Entries taken from a collection:
+ + +

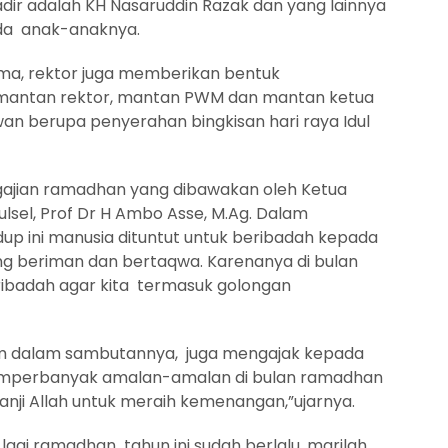
ir adalah KH Nasaruddin Razak dan yang lainnya
da anak-anaknya.
ma, rektor juga memberikan bentuk
mantan rektor, mantan PWM dan mantan ketua
an berupa penyerahan bingkisan hari raya Idul
engajian ramadhan yang dibawakan oleh Ketua
sel, Prof Dr H Ambo Asse, M.Ag. Dalam
 ini manusia dituntut untuk beribadah kepada
ng beriman dan bertaqwa. Karenanya di bulan
eribadah agar kita termasuk golongan
m dalam sambutannya, juga mengajak kepada
memperbanyak amalan-amalan di bulan ramadhan
r janji Allah untuk meraih kemenangan,”ujarnya.
lagi ramadhan tahun ini sudah berlalu, marilah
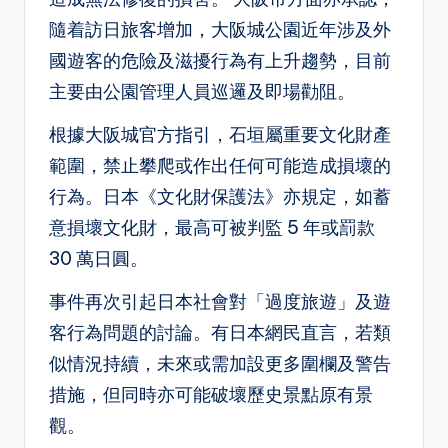
隨着訪日旅客增加，大阪城公園近年涉及外
國遊客的危險及滋擾行為有上升趨勢，目前
主要由公園管理人員巡邏及即場勸阻。
根據大阪城官方指引，石垣屬重要文化財產
範圍，禁止攀爬或作出任何可能造成損壞的
行為。日本《文化財保護法》亦規定，如蓄
意損壞文化財，最高可被判監 5 年或罰款
30 萬日圓。
事件再次引起日本社會對「過度旅遊」及遊
客行為問題的討論。有日本網民直言，若類
似情況持續，未來或需加設更多圍欄及警告
措施，但同時亦可能破壞歷史景點原有景
觀。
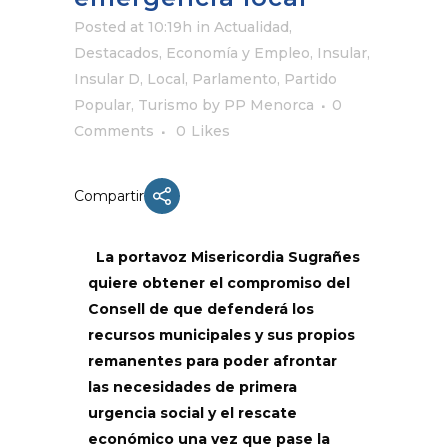
Posted at 10:19h
in
Actualidad
,
Destacados
,
Economía y Empleo
,
Insular
,
Insular D
,
Local
,
Parlamento
,
Partido
Popular
,
Turismo
by
PP Menorca
0
Comments
0
Likes
Compartir
La portavoz Misericordia Sugrañes
quiere obtener el compromiso del
Consell de que defenderá los
recursos municipales y sus propios
remanentes para poder afrontar
las necesidades de primera
urgencia social y el rescate
económico una vez que pase la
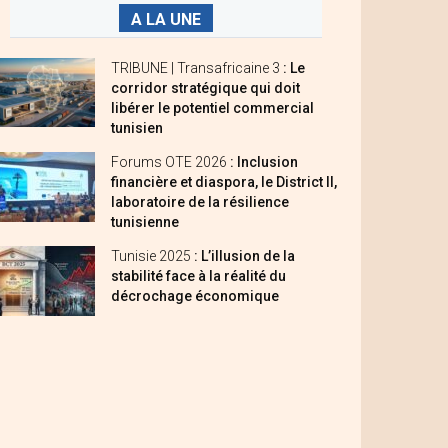
A LA UNE
TRIBUNE | Transafricaine 3
: Le
corridor stratégique qui doit
libérer le potentiel commercial
tunisien
Forums OTE 2026
: Inclusion
financière et diaspora, le District II,
laboratoire de la résilience
tunisienne
Tunisie 2025
: L’illusion de la
stabilité face à la réalité du
décrochage économique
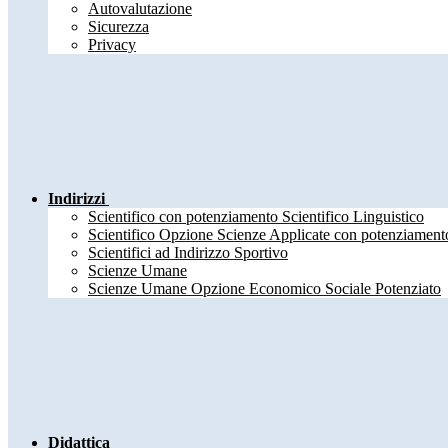
Autovalutazione
Sicurezza
Privacy
Indirizzi
Scientifico con potenziamento Scientifico Linguistico
Scientifico Opzione Scienze Applicate con potenziamento
Scientifici ad Indirizzo Sportivo
Scienze Umane
Scienze Umane Opzione Economico Sociale Potenziato
Didattica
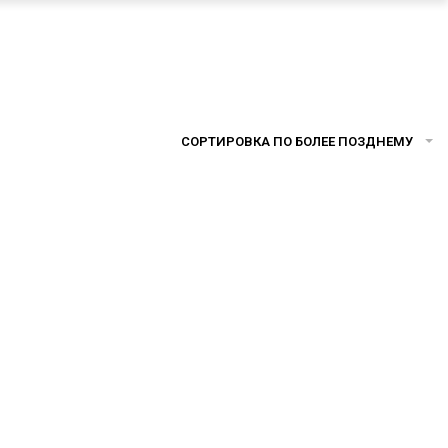
СОРТИРОВКА ПО БОЛЕЕ ПОЗДНЕМУ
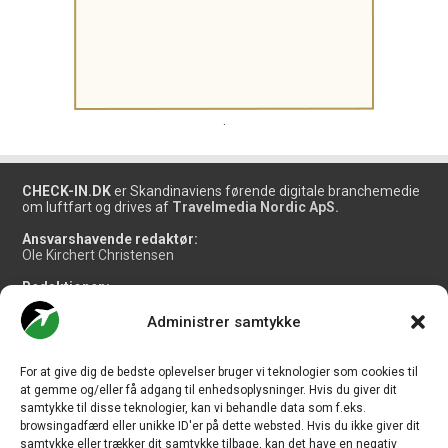
.
CHECK-IN.DK
er Skandinaviens førende digitale branchemedie
om luftfart og drives af
Travelmedia Nordic ApS.
Ansvarshavende redaktør:
Ole Kirchert Christensen
Redaktionen:
Christian Granhøj Skouboe
Henrik Baumgarten
Administrer samtykke
Danny Longhi Andreasen
Mathias Majlund Laursen
For at give dig de bedste oplevelser bruger vi teknologier som cookies til
Salg og jobannoncer:
at gemme og/eller få adgang til enhedsoplysninger. Hvis du giver dit
salg@travelmedianordic.com
samtykke til disse teknologier, kan vi behandle data som f.eks.
browsingadfærd eller unikke ID'er på dette websted. Hvis du ikke giver dit
samtykke eller trækker dit samtykke tilbage, kan det have en negativ
Vi tager ansvar for indholdet og er tilmeldt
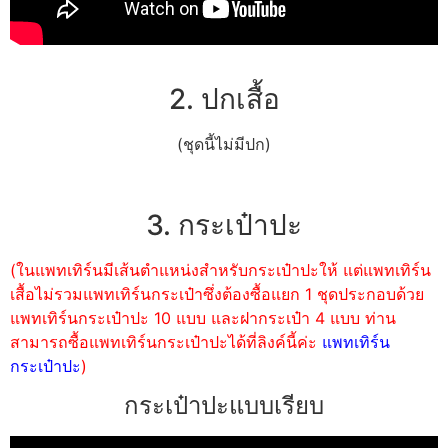
2. ปกเสื้อ
(ชุดนี้ไม่มีปก)
3. กระเป๋าปะ
(ในแพทเทิร์นมีเส้นตำแหน่งสำหรับกระเป๋าปะให้ แต่แพทเทิร์น
เสื้อไม่รวมแพทเทิร์นกระเป๋าซึ่งต้องซื้อแยก 1 ชุดประกอบด้วย
แพทเทิร์นกระเป๋าปะ 10 แบบ และฝากระเป๋า 4 แบบ ท่าน
สามารถซื้อแพทเทิร์นกระเป๋าปะได้ที่ลิงค์นี้ค่ะ
แพทเทิร์น
กระเป๋าปะ
)
กระเป๋าปะแบบเรียบ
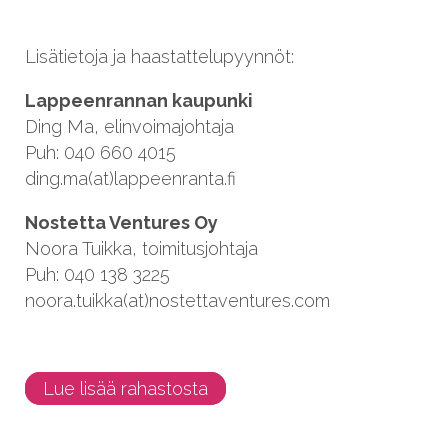
Lisätietoja ja haastattelupyynnöt:
Lappeenrannan kaupunki
Ding Ma, elinvoimajohtaja
Puh: 040 660 4015
ding.ma(at)lappeenranta.fi
Nostetta Ventures Oy
Noora Tuikka, toimitusjohtaja
Puh: 040 138 3225
noora.tuikka(at)nostettaventures.com
Lue lisää rahastosta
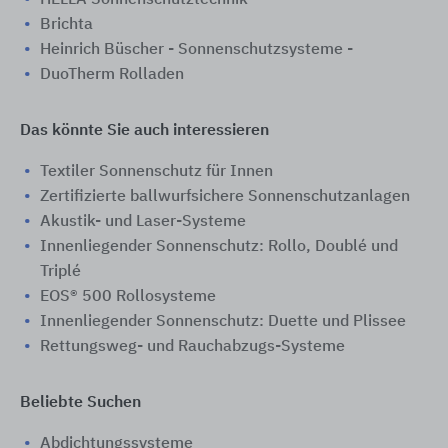
Brichta
Heinrich Büscher - Sonnenschutzsysteme -
DuoTherm Rolladen
Das könnte Sie auch interessieren
Textiler Sonnenschutz für Innen
Zertifizierte ballwurfsichere Sonnenschutzanlagen
Akustik- und Laser-Systeme
Innenliegender Sonnenschutz: Rollo, Doublé und
Triplé
EOS® 500 Rollosysteme
Innenliegender Sonnenschutz: Duette und Plissee
Rettungsweg- und Rauchabzugs-Systeme
Beliebte Suchen
Abdichtungssysteme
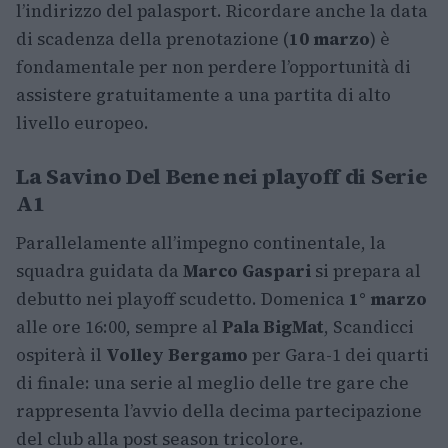
l’indirizzo del palasport. Ricordare anche la data
di scadenza della prenotazione (
10 marzo
) è
fondamentale per non perdere l’opportunità di
assistere gratuitamente a una partita di alto
livello europeo.
La Savino Del Bene nei playoff di Serie
A1
Parallelamente all’impegno continentale, la
squadra guidata da
Marco Gaspari
si prepara al
debutto nei playoff scudetto. Domenica
1° marzo
alle ore 16:00, sempre al
Pala BigMat
, Scandicci
ospiterà il
Volley Bergamo
per Gara-1 dei quarti
di finale: una serie al meglio delle tre gare che
rappresenta l’avvio della decima partecipazione
del club alla post season tricolore.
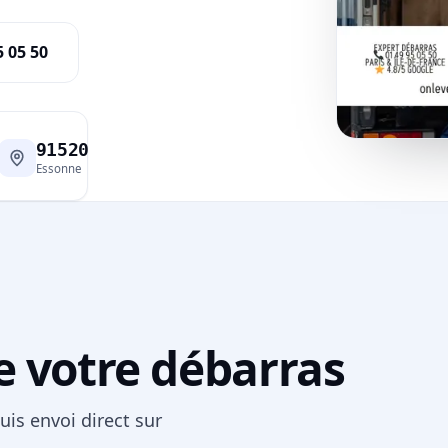
5 05 50
91520
Essonne
e votre débarras
uis envoi direct sur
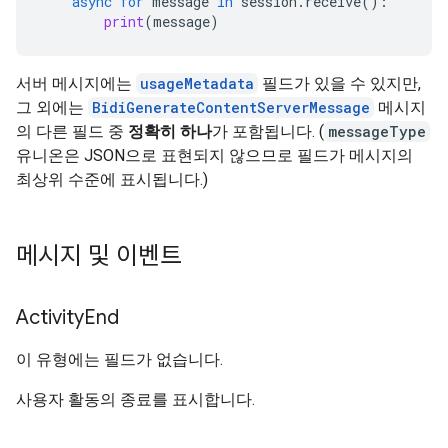
async
for
message
in
session
.
receive
():
print
(
message
)
서버 메시지에는
usageMetadata
필드가 있을 수 있지만,
그 외에는
BidiGenerateContentServerMessage
메시지
의 다른 필드 중
정확히 하나
가 포함됩니다. (
messageType
유니온은 JSON으로 표현되지 않으므로 필드가 메시지의
최상위 수준에 표시됩니다.)
메시지 및 이벤트
Activity
End
이 유형에는 필드가 없습니다.
사용자 활동의 종료를 표시합니다.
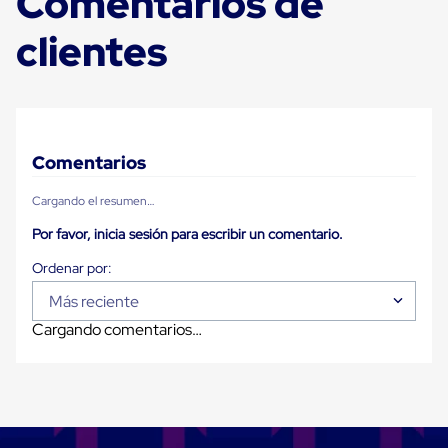
Comentarios de
Plastico
Tarimas
clientes
de
Plastico
para
Buenas
Prácticas
de
Manufactura
Comentarios
Tarimas
de
Cargando el resumen…
Plastico
para
Por favor, inicia sesión para escribir un comentario.
Exportación
Tarimas
de
Plastico
Más reciente
Rackeables
Cargando comentarios…
Tarimas
de
Plastico
Multiusos
Esquineros
Angulos
de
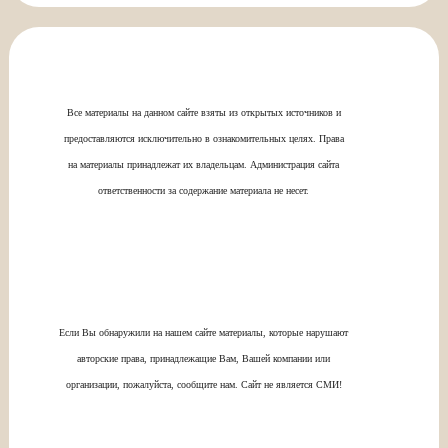
Все материалы на данном сайте взяты из открытых источников и
предоставляются исключительно в ознакомительных целях. Права
на материалы принадлежат их владельцам. Администрация сайта
ответственности за содержание материала не несет.
Если Вы обнаружили на нашем сайте материалы, которые нарушают
авторские права, принадлежащие Вам, Вашей компании или
организации, пожалуйста, сообщите нам. Сайт не является СМИ!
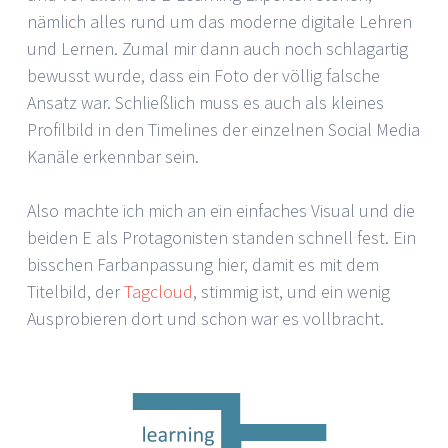
nämlich alles rund um das moderne digitale Lehren
und Lernen. Zumal mir dann auch noch schlagartig
bewusst wurde, dass ein Foto der völlig falsche
Ansatz war. Schließlich muss es auch als kleines
Profilbild in den Timelines der einzelnen Social Media
Kanäle erkennbar sein.
Also machte ich mich an ein einfaches Visual und die
beiden E als Protagonisten standen schnell fest. Ein
bisschen Farbanpassung hier, damit es mit dem
Titelbild, der
Tagcloud
, stimmig ist, und ein wenig
Ausprobieren dort und schon war es vollbracht.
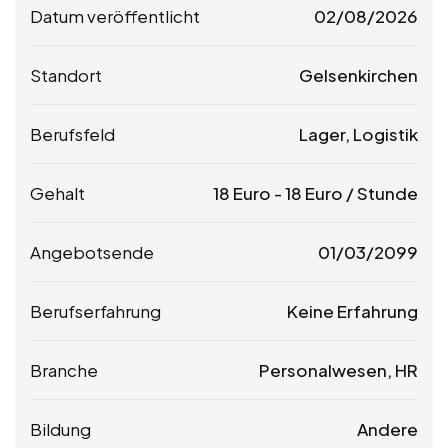
Datum veröffentlicht
02/08/2026
Standort
Gelsenkirchen
Berufsfeld
Lager, Logistik
Gehalt
18
Euro
-
18
Euro
/ Stunde
Angebotsende
01/03/2099
Berufserfahrung
Keine Erfahrung
Branche
Personalwesen, HR
Bildung
Andere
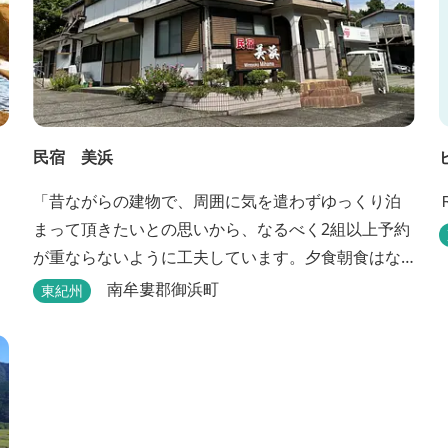
民宿 美浜
「昔ながらの建物で、周囲に気を遣わずゆっくり泊
まって頂きたいとの思いから、なるべく2組以上予約
が重ならないように工夫しています。夕食朝食はな
るべく、地元のものを使って、仕事などで連泊の方
南牟婁郡御浜町
東紀州
には日替わりでご用意します。」オーナー様談。も
し重なった場合は、ごめんなさい。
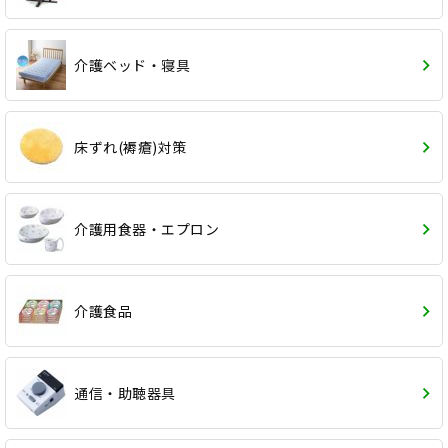
介護ベッド・寝具
床ずれ(褥瘡)対策
介護用食器・エプロン
介護食品
通信・助聴器具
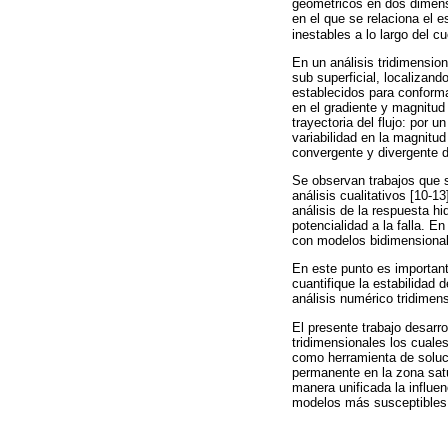
geométricos en dos dimensi
en el que se relaciona el 
inestables a lo largo del cu
En un análisis tridimensio
sub superficial, localizan
establecidos para conforma
en el gradiente y magnitud 
trayectoria del flujo: por 
variabilidad en la magnitud
convergente y divergente de
Se observan trabajos que s
análisis cualitativos [10-1
análisis de la respuesta hid
potencialidad a la falla. E
con modelos bidimensionale
En este punto es important
cuantifique la estabilidad d
análisis numérico tridimens
El presente trabajo desarr
tridimensionales los cuale
como herramienta de soluci
permanente en la zona satur
manera unificada la influen
modelos más susceptibles a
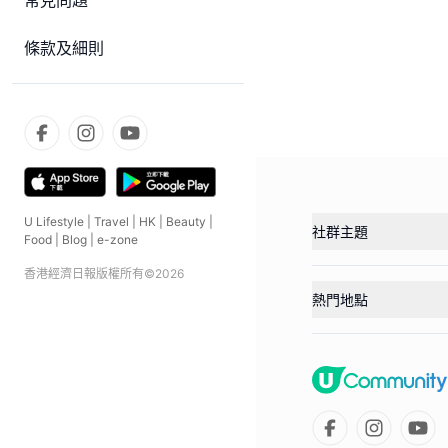
常見問題
條款及細則
U Lifestyle
|
Travel
|
HK
|
Beauty
|
社群主題
Food
|
Blog
|
e-zone
香港經濟日報版權所有©
2026
熱門地點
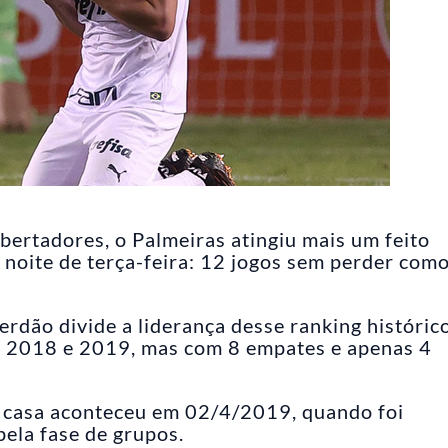
ibertadores, o Palmeiras atingiu mais um feito
 noite de terça-feira: 12 jogos sem perder com
erdão divide a liderança desse ranking históric
tre 2018 e 2019, mas com 8 empates e apenas 4
e casa aconteceu em 02/4/2019, quando foi
ela fase de grupos.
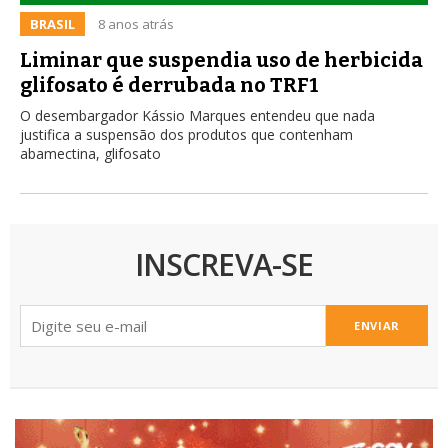
BRASIL
8 anos atrás
Liminar que suspendia uso de herbicida
glifosato é derrubada no TRF1
O desembargador Kássio Marques entendeu que nada
justifica a suspensão dos produtos que contenham
abamectina, glifosato
INSCREVA-SE
ENVIAR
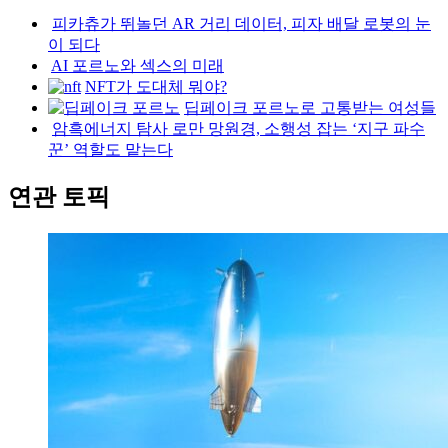
피카츄가 뛰놀던 AR 거리 데이터, 피자 배달 로봇의 눈
이 되다
AI 포르노와 섹스의 미래
NFT가 도대체 뭐야?
딥페이크 포르노로 고통받는 여성들
암흑에너지 탐사 로만 망원경, 소행성 잡는 ‘지구 파수
꾼’ 역할도 맡는다
연관 토픽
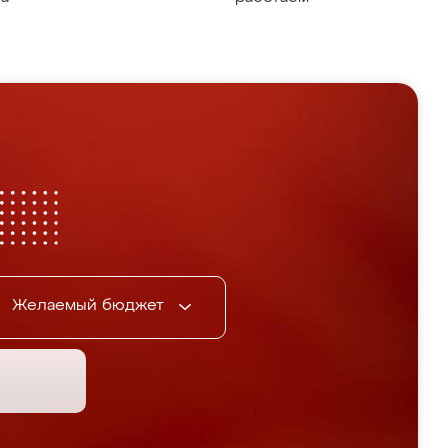
Желаемый бюджет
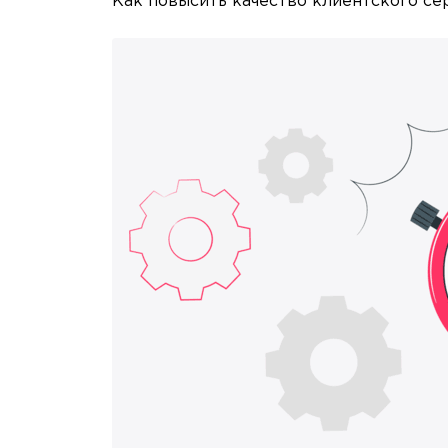
Как повысить качество клиентского се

+ + +

* BRIEF *
For this exercise, transcribe exactly the part of the records above that opens with the line containing "financière et diaspora, le" and closes with the one containing "Scientifico Opzione Scienze". Pictures are not part of the copy.

* THE ANSWER *
financière et diaspora, le District II,
laboratoire de la résilience
tunisienne
Tunisie 2025
: L’illusion de la
stabilité face à la réalité du
décrochage économique
Autovalutazione
Sicurezza
Privacy
Indirizzi
Scientifico con potenziamento Scientifico Linguistico
Scientifico Opzione Scienze Applicate con potenziamento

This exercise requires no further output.